In the shulhoyf [courtyard] of the Great Synagogue of Vilna stood a
two-story building. The sign on its door read: "The Library of Rabbi
Mattityahu son of Rabbi Samuel Strashun." For forty years before the
Holocaust (1901-1941), this building served as one of the most
important cultural institutions of Jewish Vilna. The library was
established through the generosity of Rabbi Mattityahu Strashun
(1817-1885), a renowned Vilna philanthropist, communal leader,
scholar, and bibliophile. It included many rare Hebrew books and
manuscripts, which Strashun had painstakingly collected over a period
of 50 years, beginning with his bar mitzvah. By the time he died in
1885, the magnificent library had amassed 5739 books and manuscripts.
In his will, Strashun, who was childless, bequeathed his books and his
home to the Vilna Kehilah [Community] and appointed his nephew David
Strashun as the executor. David Strashun hired scholars to catalog
this collection. The catalogue was published in 1889 under the title
Likute Shoshanim [A Gathering of Roses]. In 1892, the Strashun library
was opened to the public in Mattityahu's former home. However, it soon
became clear that the building was too small for its purpose, and, in
1899, the trustees of the library decided to erect a new building
inside the synagogue courtyard. The document authorizing construction
of the new building is displayed in this exhibition.
In 1901, the library moved to its new building in the shulhoyf. The
original Strashun collection of rare books was housed in a special
room, while the main reading room served the general public. The Vilna
Community assumed responsibility for the property in perpetuity. The
Strashun Library immediately became a popular place for study and
leisure reading. The average daily number of readers was more than
200, mostly high school and seminary students, and there was always a
line of readers outside the door. In the evenings the Library served
as a Jewish cultural center.
The Library directors were Samuel Strashun and, later, Isaac Strashun.

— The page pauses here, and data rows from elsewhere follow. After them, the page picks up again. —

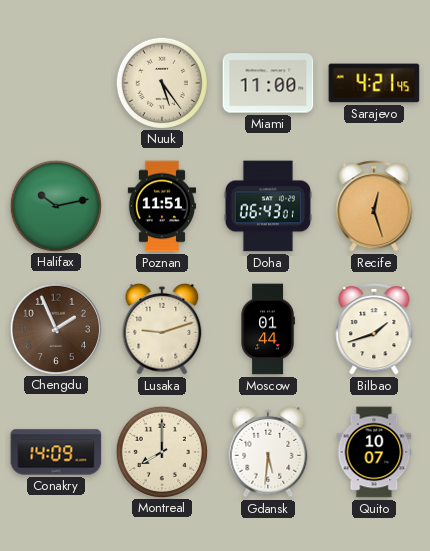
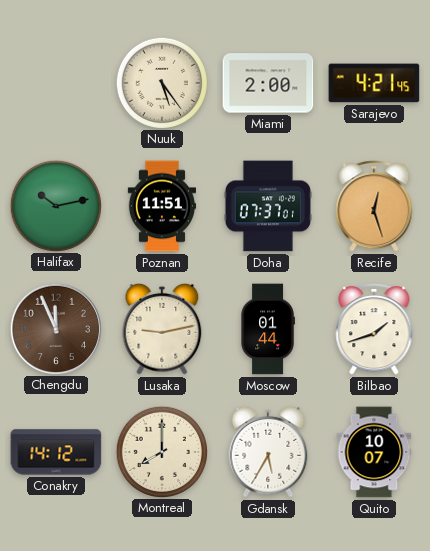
Miami: 11:00 -> 2:00
Doha: 06:43 -> 07:37
Chengdu: 1:56 -> 11:56
Lusaka: 9:12 -> 9:13
Conakry: 14:09 -> 14:12
Gdansk: 5:31 -> 5:35
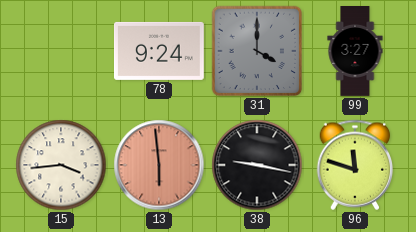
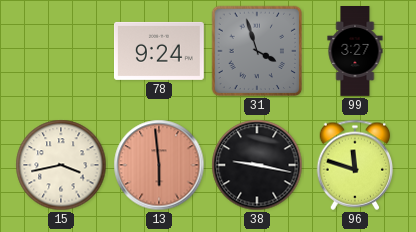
31: 4:00 -> 3:57
15: 3:44 -> 3:43
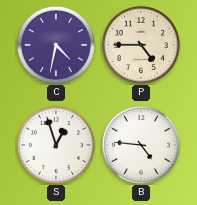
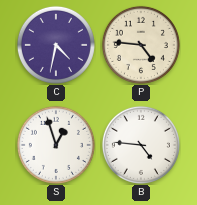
P: 4:45 -> 4:46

The chief librarian was Khaykl Lunski, who served in this post until
the demise of the Library under the Nazis in 1941.
The collection continued to grow, primarily through gifts and bequests, since there
was little or no budget for new acquisitions. Beginning in 1928, the
Library received from the Vilna University Library all Hebrew and
Yiddish books published in Poland. In the 1930s, the number of books
was reported to be 35,000.
The Nazis occupied Vilna on June 23, 1941 and, soon thereafter,
ordered the Jews to move into a ghetto. Both the YIVO Library and the
Strashun Library were taken over by the Einsatzstab Rosenberg, a Nazi
task force assigned to systematic looting of Jewish cultural
treasures. The Nazis forced the librarian and a few others to select
and crate hundreds of thousands of Jewish books and archives. The
wooden crates were shipped to Frankfurt-am-Main, where they were
stored in a huge warehouse, waiting to be incorporated into the future
"Library of the Extinct Race." In 1945, the American army discovered
three million Jewish books in the Offenbach warehouse, among them
25,000 books from the Strashun Library collection and 15,000 books
from the YIVO Library collection. These volumes were rescued from the
ruins of Europe and brought back to YIVO in New York in 1947.
In the 1970s, the YIVO Library hired the well-known bibliographer,
Rabbi Chaim Lieberman, to catalog the rabbinical portion of the
Strashun collection, while the secular portion remained to be done. In
early 1999 YIVO moved to its new home at the Center for Jewish
history. Later that year it received a generous grant form the
descendants of Mattityahu Strashun in the United States, that enabled
the YIVO Library staff to computerize Lieberman's catalog cards, as
well as catalog the books which were never cataloged before. We are
very pleased to offer greater access to this important historical
collection and to display some of its treasures for the first time.